Linux-ext4 Archive on lore.kernel.org
 help / color / Atom feed
From: Harshad Shirwadkar <harshadshirwadkar@gmail.com>
To: linux-ext4@vger.kernel.org
Cc: tytso@mit.edu, Harshad Shirwadkar <harshadshirwadkar@gmail.com>
Subject: [PATCH v7 0/7] ext4: add fast commits feature
Date: Tue, 21 Jul 2020 08:54:48 -0700
Message-ID: <20200721155455.1364597-1-harshadshirwadkar@gmail.com> (raw)

This patch series adds support for fast commits which is a simplified
version of the scheme proposed by Park and Shin, in their paper,
"iJournaling: Fine-Grained Journaling for Improving the Latency of
Fsync System Call"[1]. The basic idea of fast commits is to make JBD2
give the client file system an opportunity to perform a faster
commit. Only if the file system cannot perform such a commit
operation, then JBD2 should fall back to traditional commits.

Because JBD2 operates at block granularity, for every file system
metadata update it commits all the changed blocks are written to the
journal at commit time.
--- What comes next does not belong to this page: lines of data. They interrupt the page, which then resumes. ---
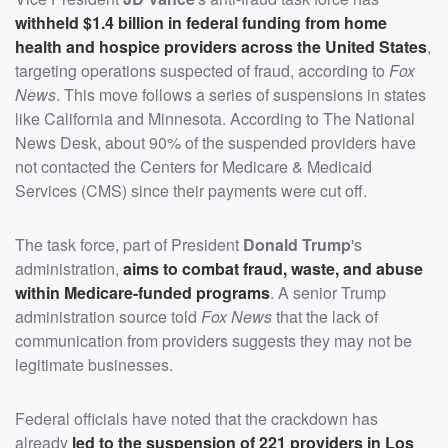
withheld $1.4 billion in federal funding from home
health and hospice providers across the United States
,
targeting operations suspected of fraud, according to
Fox
News
. This move follows a series of suspensions in states
like California and Minnesota. According to The National
News Desk, about 90% of the suspended providers have
not contacted the Centers for Medicare & Medicaid
Services (CMS) since their payments were cut off.
The task force, part of President
Donald Trump
's
administration,
aims to combat fraud, waste, and abuse
within Medicare-funded programs
. A senior Trump
administration source told
Fox News
that the lack of
communication from providers suggests they may not be
legitimate businesses.
Federal officials have noted that the crackdown has
already
led to the suspension of 221 providers in Los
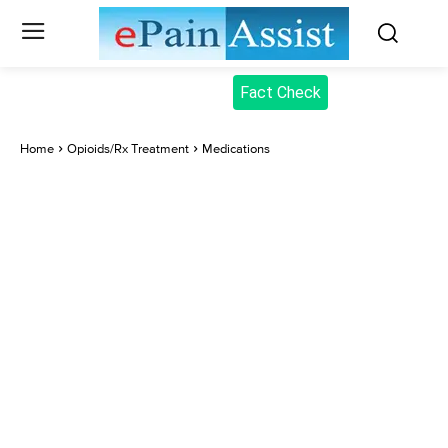
Fact Check
Home
Opioids/Rx Treatment
Medications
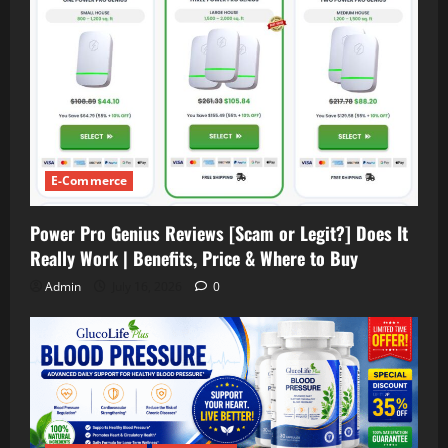
E-Commerce
Power Pro Genius Reviews [Scam or Legit?] Does It
Really Work | Benefits, Price & Where to Buy
Admin
July 16, 2026
0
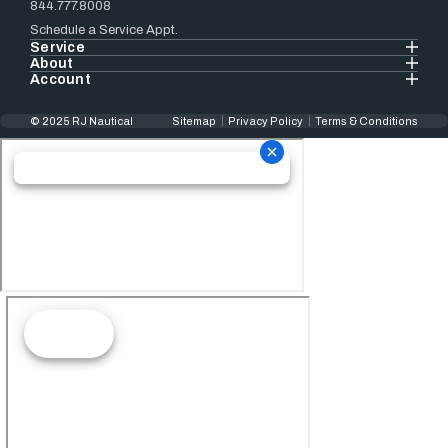
844.777.8008
Schedule a Service Appt.
Service
About
Account
© 2025 RJ Nautical
Sitemap
Privacy Policy
Terms & Conditions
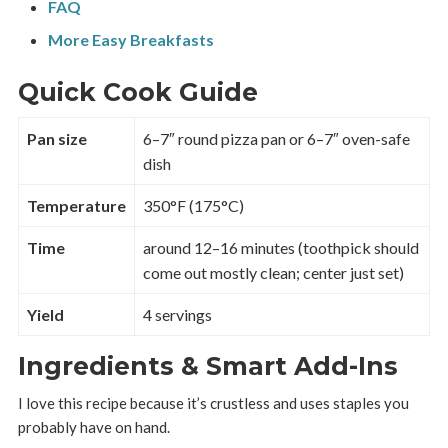
FAQ
More Easy Breakfasts
Quick Cook Guide
Pan size
6–7″ round pizza pan or 6–7″ oven-safe
dish
Temperature
350°F (175°C)
Time
around 12–16 minutes (toothpick should
come out mostly clean; center just set)
Yield
4 servings
Ingredients & Smart Add-Ins
I love this recipe because it’s crustless and uses staples you
probably have on hand.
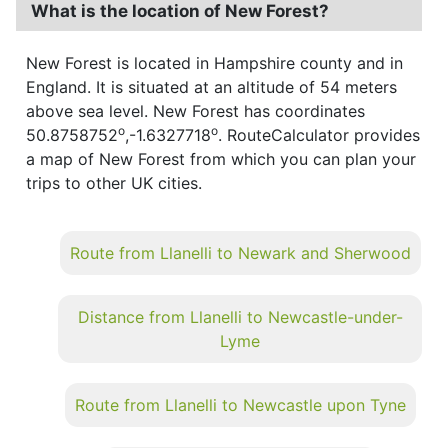
What is the location of New Forest?
New Forest is located in Hampshire county and in
England. It is situated at an altitude of 54 meters
above sea level. New Forest has coordinates
o
o
50.8758752
,-1.6327718
. RouteCalculator provides
a map of New Forest from which you can plan your
trips to other UK cities.
Route from Llanelli to Newark and Sherwood
Distance from Llanelli to Newcastle-under-
Lyme
Route from Llanelli to Newcastle upon Tyne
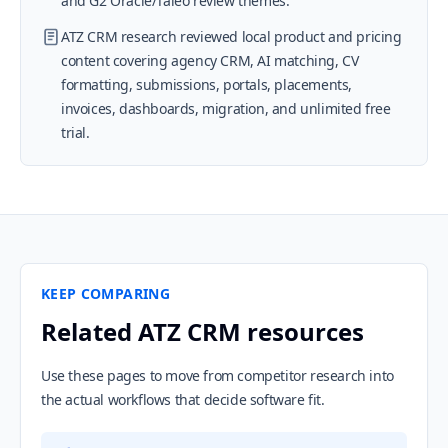
and G2 Oracle/Taleo review themes.
ATZ CRM research reviewed local product and pricing
content covering agency CRM, AI matching, CV
formatting, submissions, portals, placements,
invoices, dashboards, migration, and unlimited free
trial.
KEEP COMPARING
Related ATZ CRM resources
Use these pages to move from competitor research into
the actual workflows that decide software fit.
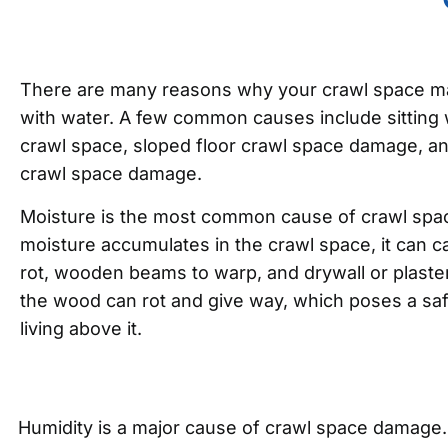
There are many reasons why your crawl space m
with water. A few common causes include sitting
crawl space, sloped floor crawl space damage, a
crawl space damage.
Moisture is the most common cause of crawl sp
moisture accumulates in the crawl space, it can ca
rot, wooden beams to warp, and drywall or plaster
the wood can rot and give way, which poses a saf
living above it.
Humidity is a major cause of crawl space damage. W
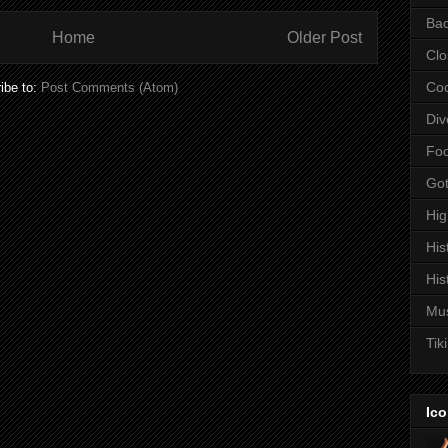
Bac
Home
Older Post
Clo
Coc
ibe to:
Post Comments (Atom)
Div
Fo
Got
Hi
His
His
Mu
Tiki
Ico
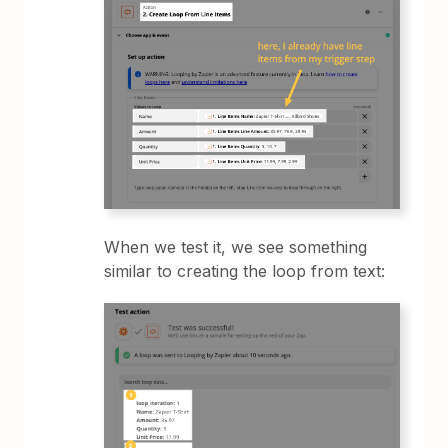
When we test it, we see something
similar to creating the loop from text:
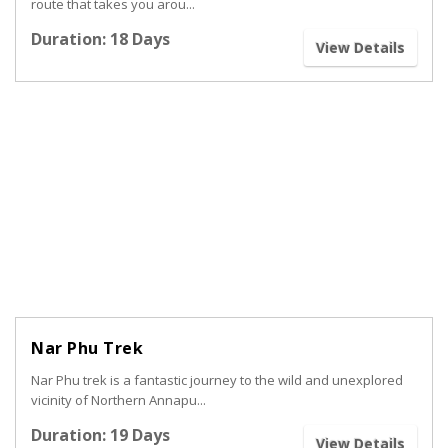
route that takes you arou...
Duration: 18 Days
View Details
Nar Phu Trek
Nar Phu trek is a fantastic journey to the wild and unexplored
vicinity of Northern Annapu...
Duration: 19 Days
View Details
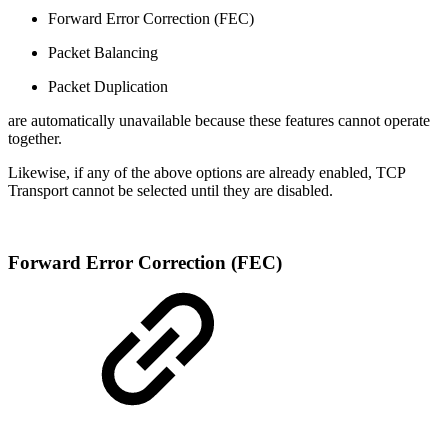
Forward Error Correction (FEC)
Packet Balancing
Packet Duplication
are automatically unavailable because these features cannot operate
together.
Likewise, if any of the above options are already enabled, TCP
Transport cannot be selected until they are disabled.
Forward Error Correction (FEC)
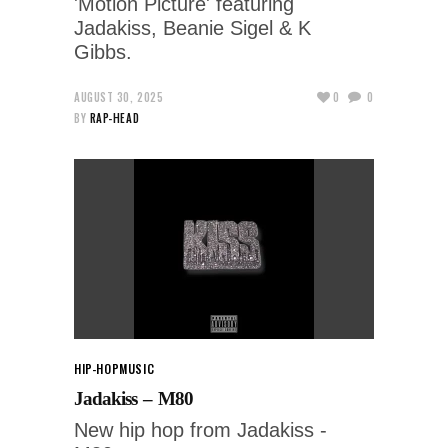
'Motion Picture' featuring
Jadakiss, Beanie Sigel & K
Gibbs.
AUGUST 30, 2025
0
0
BY
RAP-HEAD
HIP-HOP
MUSIC
Jadakiss – M80
New hip hop from Jadakiss -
This is inefficient because updates to some
blocks that JBD2 commits are derivable from some other blocks. For
example, if a new extent is added to an inode, then corresponding
updates to the inode table, the block bitmap, the group descriptor and
the superblock can be derived based on just the extent information and
the corresponding inode information. So, if we take this relationship
between blocks into account and replay the journalled blocks smartly,
we could increase performance of file system commits significantly.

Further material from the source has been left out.